9. Climate change is making Argentine ants more of a nuisance to humans.

Argentine ants thrive in a Mediterranean climate where winters are cool and wet and summers are warm and dry. When conditions are ideal, they largely keep to themselves, but when conditions are drought-like or extremely wet, the ants move indoors in search of more hospitable climes. Experts at survival, Argentine ants can find food or water that’s been left unguarded in just minutes.

With the climate crisis, conditions in California are becoming more extreme. Hot days, no longer relegated just to the summer months, are becoming more numerous and prolonged. Droughts are becoming more frequent. While these changes are unlikely to harm much of the California supercolony, they are likely to drive the residents of urban nests more frequently into people's homes, making the ants a major nuisance for residents from San Diego to San Francisco.

10. Argentine ants are almost impossible to eradicate.

Individual Argentine ants are easy enough to kill, but an Argentine ant colony is a different story.
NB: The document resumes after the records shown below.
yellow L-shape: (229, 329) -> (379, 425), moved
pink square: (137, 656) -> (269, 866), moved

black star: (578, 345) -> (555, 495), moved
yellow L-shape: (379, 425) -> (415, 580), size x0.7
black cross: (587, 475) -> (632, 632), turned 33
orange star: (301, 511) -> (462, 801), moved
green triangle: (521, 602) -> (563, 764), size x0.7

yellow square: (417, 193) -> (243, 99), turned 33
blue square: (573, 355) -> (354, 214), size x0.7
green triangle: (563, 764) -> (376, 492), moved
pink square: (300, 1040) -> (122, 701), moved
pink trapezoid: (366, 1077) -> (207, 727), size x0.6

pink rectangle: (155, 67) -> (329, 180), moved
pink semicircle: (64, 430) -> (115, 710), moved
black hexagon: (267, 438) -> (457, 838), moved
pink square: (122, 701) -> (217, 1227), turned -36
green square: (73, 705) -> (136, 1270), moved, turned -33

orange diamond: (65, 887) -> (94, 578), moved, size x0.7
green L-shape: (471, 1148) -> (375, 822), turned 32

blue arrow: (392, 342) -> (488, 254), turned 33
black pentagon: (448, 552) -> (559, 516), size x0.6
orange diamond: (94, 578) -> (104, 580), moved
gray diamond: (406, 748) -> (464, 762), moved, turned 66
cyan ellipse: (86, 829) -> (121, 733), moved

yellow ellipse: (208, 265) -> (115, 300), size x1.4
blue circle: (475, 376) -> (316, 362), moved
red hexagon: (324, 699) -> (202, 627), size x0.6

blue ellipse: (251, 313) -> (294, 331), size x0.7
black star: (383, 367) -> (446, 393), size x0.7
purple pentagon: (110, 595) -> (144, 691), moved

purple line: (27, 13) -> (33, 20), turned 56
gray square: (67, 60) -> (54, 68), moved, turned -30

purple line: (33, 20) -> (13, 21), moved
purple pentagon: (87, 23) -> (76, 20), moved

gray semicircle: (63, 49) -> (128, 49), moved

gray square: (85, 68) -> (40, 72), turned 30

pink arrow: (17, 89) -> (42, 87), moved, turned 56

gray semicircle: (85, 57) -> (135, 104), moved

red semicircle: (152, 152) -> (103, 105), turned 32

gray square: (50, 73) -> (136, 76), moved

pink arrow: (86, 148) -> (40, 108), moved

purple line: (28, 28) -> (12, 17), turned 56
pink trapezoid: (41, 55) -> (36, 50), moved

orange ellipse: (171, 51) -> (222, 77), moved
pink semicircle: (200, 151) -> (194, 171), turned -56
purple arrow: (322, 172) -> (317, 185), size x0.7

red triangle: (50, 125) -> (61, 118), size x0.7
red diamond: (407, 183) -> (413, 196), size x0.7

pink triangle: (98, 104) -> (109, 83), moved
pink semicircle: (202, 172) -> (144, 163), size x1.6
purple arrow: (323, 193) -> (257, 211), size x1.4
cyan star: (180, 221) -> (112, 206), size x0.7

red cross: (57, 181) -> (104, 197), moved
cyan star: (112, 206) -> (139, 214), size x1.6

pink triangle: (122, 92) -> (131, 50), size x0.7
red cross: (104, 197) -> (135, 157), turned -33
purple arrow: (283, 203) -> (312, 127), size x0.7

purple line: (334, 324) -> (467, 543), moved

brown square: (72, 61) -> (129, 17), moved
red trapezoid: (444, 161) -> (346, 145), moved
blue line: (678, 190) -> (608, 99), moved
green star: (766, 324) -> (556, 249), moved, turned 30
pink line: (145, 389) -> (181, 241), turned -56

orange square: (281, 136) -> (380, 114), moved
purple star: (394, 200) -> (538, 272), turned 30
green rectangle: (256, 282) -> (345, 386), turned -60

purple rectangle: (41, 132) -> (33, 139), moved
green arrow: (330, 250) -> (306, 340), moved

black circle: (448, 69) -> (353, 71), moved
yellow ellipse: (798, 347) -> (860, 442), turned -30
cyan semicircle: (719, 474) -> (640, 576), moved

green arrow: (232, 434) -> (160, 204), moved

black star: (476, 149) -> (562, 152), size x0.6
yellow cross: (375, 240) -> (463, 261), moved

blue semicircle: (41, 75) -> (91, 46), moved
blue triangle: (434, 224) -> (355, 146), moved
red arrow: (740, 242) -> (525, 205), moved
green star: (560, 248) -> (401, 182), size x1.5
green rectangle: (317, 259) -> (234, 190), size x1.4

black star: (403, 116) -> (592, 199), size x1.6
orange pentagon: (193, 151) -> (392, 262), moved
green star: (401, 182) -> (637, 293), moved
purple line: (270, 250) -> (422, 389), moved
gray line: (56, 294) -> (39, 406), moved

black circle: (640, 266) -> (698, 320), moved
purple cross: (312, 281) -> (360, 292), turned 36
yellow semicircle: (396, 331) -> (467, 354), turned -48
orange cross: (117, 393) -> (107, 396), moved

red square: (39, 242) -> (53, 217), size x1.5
The California colony has no natural predators and, thanks to their high levels of cooperation and massive numbers, L. humile has effectively destroyed possible competitors and disrupted the ecological balance of native species in the process. Insecticides, which are unable to penetrate into the underground nests, aren’t particularly effective. And because the ants can pick up and move their entire nest so quickly, neither are household control measures such as ant bait. After just over a century in California, Argentine ants are now virtually invincible.